There has been very little study of ER-α variants in NSCLC, although they appear to be present, given the observed antibody-dependent variation in the ER positivity rate and intracellular localization. There have also been reports that the ER-β1, 2 and 5 variants have distinct distributions within NCLSC cells and distinct effects on prognosis[29]. However, there has been no analysis of the relationship between wild type ER-β and its variants, or their influence on estrogen signaling.

INTERACTION OF ASSOCIATED FACTORS WITH ER IN NSCLC

EGFR is a receptor tyrosine kinase involved in pathways leading to DNA synthesis and cell proliferation[47]. Evidence suggests that ER interacts with one or more of the downstream mediators of EGFR signaling in NSCLC[32,48-51], and that mutation of EGFR makes it susceptible to EGFR-tyrosine kinase inhibitor (EGFR-TKI), and thus a therapeutic target[52,53]. The scheme of the interaction of between ER and EGFR signaling in NSCLC is shown in Figure 1A. It is well known that cancers usually become resistant to EGFR-TKI[54], which raises the possibility that this drug resistance is related to the interaction between the EGFR and ER signals. For example, Stabile et al[32] showed that ER signaling is activated by EGFR-TKI in lung cancer cells, while EGFR signaling is activated by anti-estrogen drugs.

Figure 1
Figure 1 Intracellular estrogen receptor and epidermal growth factor receptor signaling pathway in non-small cell lung cancer.
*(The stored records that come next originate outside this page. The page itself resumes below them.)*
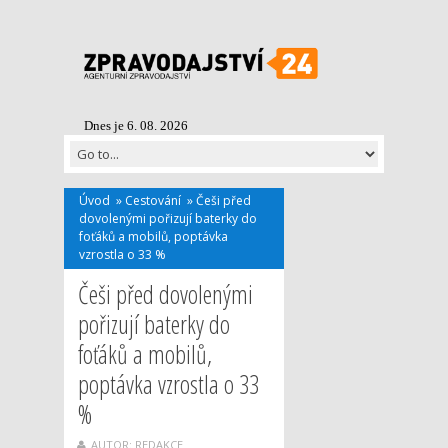
Dnes je 6. 08. 2026
Úvod
»
Cestování
»
Češi před
dovolenými pořizují baterky do
foťáků a mobilů, poptávka
vzrostla o 33 %
Češi před dovolenými
pořizují baterky do
foťáků a mobilů,
poptávka vzrostla o 33
%
AUTOR: REDAKCE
A: Mechanisms of ER and EGFR signaling in NSCLC. E2 (17β-estradiol)-bound ER acts in part as a transcription factor in the nucleus. Once the ER binds to the DNA in the estrogen response element of a gene, it generally recruits co-activator complexes to modulate gene transcription (genomic signal). In addition, E2-bound ER also acts in the cytoplasm (non-genomic signal) by interacting with downstream mediators of EGFR signaling, such as MAPK and PI3K/AKT. EGFR is a cell membrane receptor tyrosine kinase that transmits a signal when it binds EGF; B: Mechanisms of combination therapy for NSCLC. The estrogen antagonist fulv binds to ERs and blocks estrogen signaling. EGFR-TKIs, such as gefitinib or erlotinib, bind to mtEGFR and inhibit EGFR signaling. Both treatments block the interaction between ER and EGFR signaling. EGFR: Epidermal growth factor receptor; ER: Estrogen receptor; TKI: Tyrosine kinase inhibitor.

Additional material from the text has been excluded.